◆ **Work instructions**
Return the lines below that carry the word "Jaguariúna".

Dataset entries
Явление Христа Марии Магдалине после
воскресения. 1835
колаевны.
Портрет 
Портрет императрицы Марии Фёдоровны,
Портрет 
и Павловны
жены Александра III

* * *

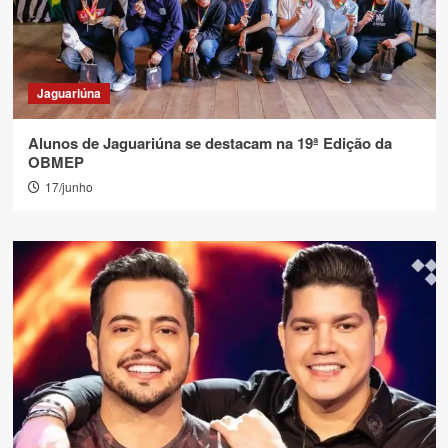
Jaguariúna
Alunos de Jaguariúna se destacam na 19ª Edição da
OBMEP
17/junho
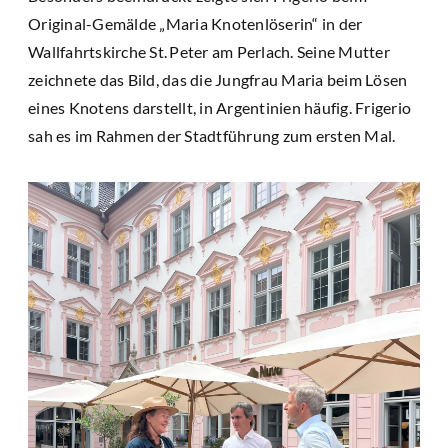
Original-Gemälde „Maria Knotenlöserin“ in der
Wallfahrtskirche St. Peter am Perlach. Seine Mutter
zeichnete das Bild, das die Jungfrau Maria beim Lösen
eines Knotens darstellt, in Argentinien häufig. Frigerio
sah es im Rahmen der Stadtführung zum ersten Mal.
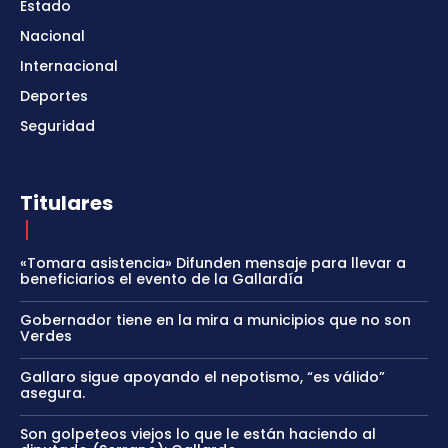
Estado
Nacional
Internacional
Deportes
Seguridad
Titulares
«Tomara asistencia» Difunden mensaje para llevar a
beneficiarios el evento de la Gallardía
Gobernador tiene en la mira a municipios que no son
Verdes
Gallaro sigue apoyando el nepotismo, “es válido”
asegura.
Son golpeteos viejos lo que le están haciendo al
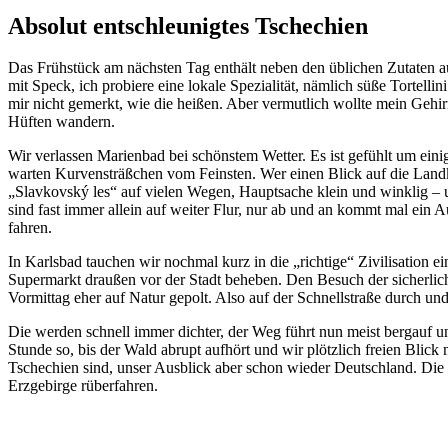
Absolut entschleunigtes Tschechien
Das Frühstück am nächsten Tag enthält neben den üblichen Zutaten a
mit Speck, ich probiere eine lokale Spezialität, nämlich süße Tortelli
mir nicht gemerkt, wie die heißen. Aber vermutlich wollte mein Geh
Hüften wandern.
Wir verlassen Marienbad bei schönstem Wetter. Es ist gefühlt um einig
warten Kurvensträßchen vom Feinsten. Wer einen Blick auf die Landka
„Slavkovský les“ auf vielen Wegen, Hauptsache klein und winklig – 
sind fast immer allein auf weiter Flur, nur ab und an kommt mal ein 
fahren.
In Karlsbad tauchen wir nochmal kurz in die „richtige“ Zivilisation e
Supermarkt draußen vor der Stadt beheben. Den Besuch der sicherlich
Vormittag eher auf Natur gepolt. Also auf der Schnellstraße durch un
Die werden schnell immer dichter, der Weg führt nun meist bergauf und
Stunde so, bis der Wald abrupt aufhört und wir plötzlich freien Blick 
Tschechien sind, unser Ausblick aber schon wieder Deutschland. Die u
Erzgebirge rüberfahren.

◆ **Task output**
Jaguariúna
Alunos de Jaguariúna se destacam na 19ª Edição da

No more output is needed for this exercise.